TASK OBJECTIVE: Please output all of the entries exactly and omit any images they hold.
======== THE INPUT ========
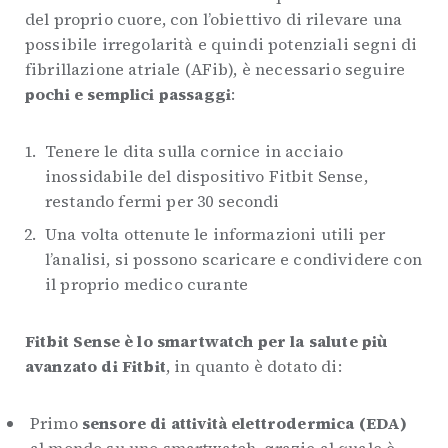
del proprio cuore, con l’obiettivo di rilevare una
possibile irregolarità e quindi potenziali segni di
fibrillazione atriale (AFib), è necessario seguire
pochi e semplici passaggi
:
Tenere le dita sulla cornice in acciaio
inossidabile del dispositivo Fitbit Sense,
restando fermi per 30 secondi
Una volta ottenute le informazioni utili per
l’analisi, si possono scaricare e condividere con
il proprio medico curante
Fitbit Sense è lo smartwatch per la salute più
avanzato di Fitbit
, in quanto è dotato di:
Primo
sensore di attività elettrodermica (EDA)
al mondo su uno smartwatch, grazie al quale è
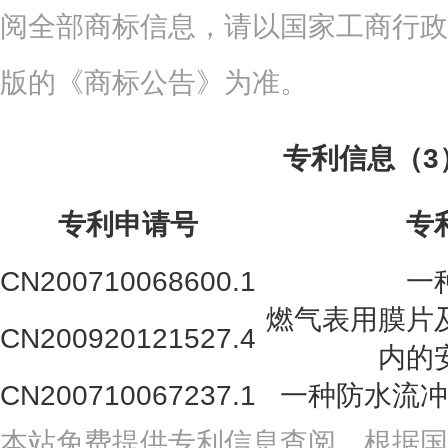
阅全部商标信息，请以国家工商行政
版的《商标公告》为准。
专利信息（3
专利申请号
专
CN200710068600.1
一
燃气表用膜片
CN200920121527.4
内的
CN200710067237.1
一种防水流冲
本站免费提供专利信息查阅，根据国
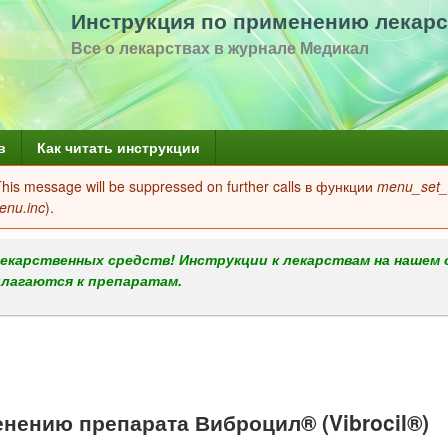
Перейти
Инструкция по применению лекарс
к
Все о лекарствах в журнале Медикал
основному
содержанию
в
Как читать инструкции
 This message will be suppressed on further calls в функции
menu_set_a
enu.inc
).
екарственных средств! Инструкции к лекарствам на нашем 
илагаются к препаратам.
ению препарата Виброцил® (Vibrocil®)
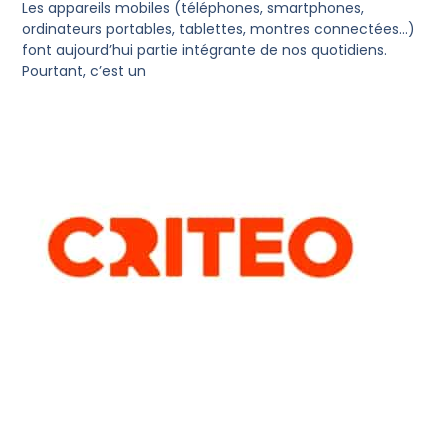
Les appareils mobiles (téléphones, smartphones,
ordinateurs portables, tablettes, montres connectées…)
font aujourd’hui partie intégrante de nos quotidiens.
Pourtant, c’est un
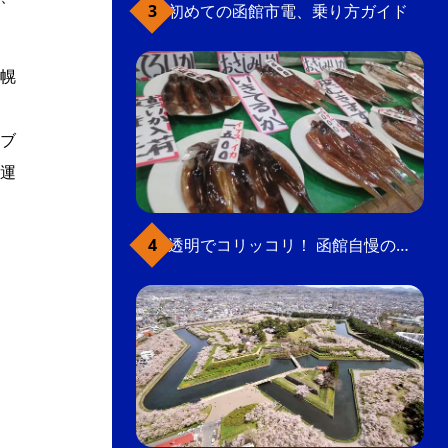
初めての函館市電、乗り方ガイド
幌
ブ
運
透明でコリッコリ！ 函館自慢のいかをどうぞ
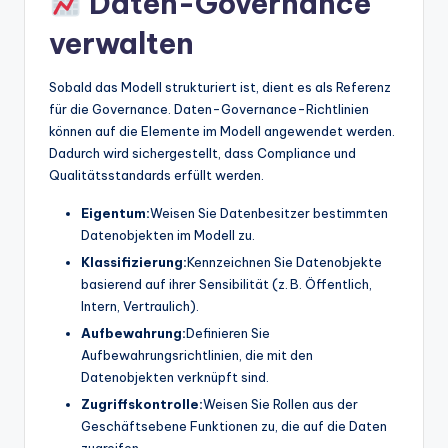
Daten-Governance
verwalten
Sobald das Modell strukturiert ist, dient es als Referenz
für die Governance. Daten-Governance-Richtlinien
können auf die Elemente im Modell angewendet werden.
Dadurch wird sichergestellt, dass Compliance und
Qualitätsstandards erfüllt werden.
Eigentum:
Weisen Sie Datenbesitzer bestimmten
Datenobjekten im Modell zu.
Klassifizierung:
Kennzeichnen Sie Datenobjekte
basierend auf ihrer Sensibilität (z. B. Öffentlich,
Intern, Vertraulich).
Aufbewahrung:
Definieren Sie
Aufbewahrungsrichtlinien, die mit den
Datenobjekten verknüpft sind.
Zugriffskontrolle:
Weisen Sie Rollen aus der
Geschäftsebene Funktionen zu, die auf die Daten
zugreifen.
========
EXERCISE RESPONSE:
del proprio cuore, con l’obiettivo di rilevare una
possibile irregolarità e quindi potenziali segni di
fibrillazione atriale (AFib), è necessario seguire
pochi e semplici passaggi
:
Tenere le dita sulla cornice in acciaio
inossidabile del dispositivo Fitbit Sense,
restando fermi per 30 secondi
Una volta ottenute le informazioni utili per
l’analisi, si possono scaricare e condividere con
il proprio medico curante
Fitbit Sense è lo smartwatch per la salute più
avanzato di Fitbit
, in quanto è dotato di:
Primo
sensore di attività elettrodermica (EDA)
al mondo su uno smartwatch, grazie al quale è
阅全部商标信息，请以国家工商行政
版的《商标公告》为准。
专利信息（3
专利申请号
专
CN200710068600.1
一
燃气表用膜片
CN200920121527.4
内的
CN200710067237.1
一种防水流冲
本站免费提供专利信息查阅，根据国
Перейти
Инструкция по применению лекарс
к
Все о лекарствах в журнале Медикал
основному
содержанию
в
Как читать инструкции
 This message will be suppressed on further calls в функции
menu_set_a
enu.inc
).
екарственных средств! Инструкции к лекарствам на нашем 
илагаются к препаратам.
ению препарата Виброцил® (Vibrocil®)
Les appareils mobiles (téléphones, smartphones,
ordinateurs portables, tablettes, montres connectées…)
font aujourd’hui partie intégrante de nos quotidiens.
Pourtant, c’est un
初めての函館市電、乗り方ガイド
幌
ブ
運
透明でコリッコリ！ 函館自慢のいかをどうぞ
Daten-Governance
verwalten
Sobald das Modell strukturiert ist, dient es als Referenz
für die Governance. Daten-Governance-Richtlinien
können auf die Elemente im Modell angewendet werden.
Dadurch wird sichergestellt, dass Compliance und
Qualitätsstandards erfüllt werden.
Eigentum:
Weisen Sie Datenbesitzer bestimmten
Datenobjekten im Modell zu.
Klassifizierung:
Kennzeichnen Sie Datenobjekte
basierend auf ihrer Sensibilität (z. B. Öffentlich,
Intern, Vertraulich).
Aufbewahrung:
Definieren Sie
Aufbewahrungsrichtlinien, die mit den
Datenobjekten verknüpft sind.
Zugriffskontrolle:
Weisen Sie Rollen aus der
Geschäftsebene Funktionen zu, die auf die Daten
zugreifen.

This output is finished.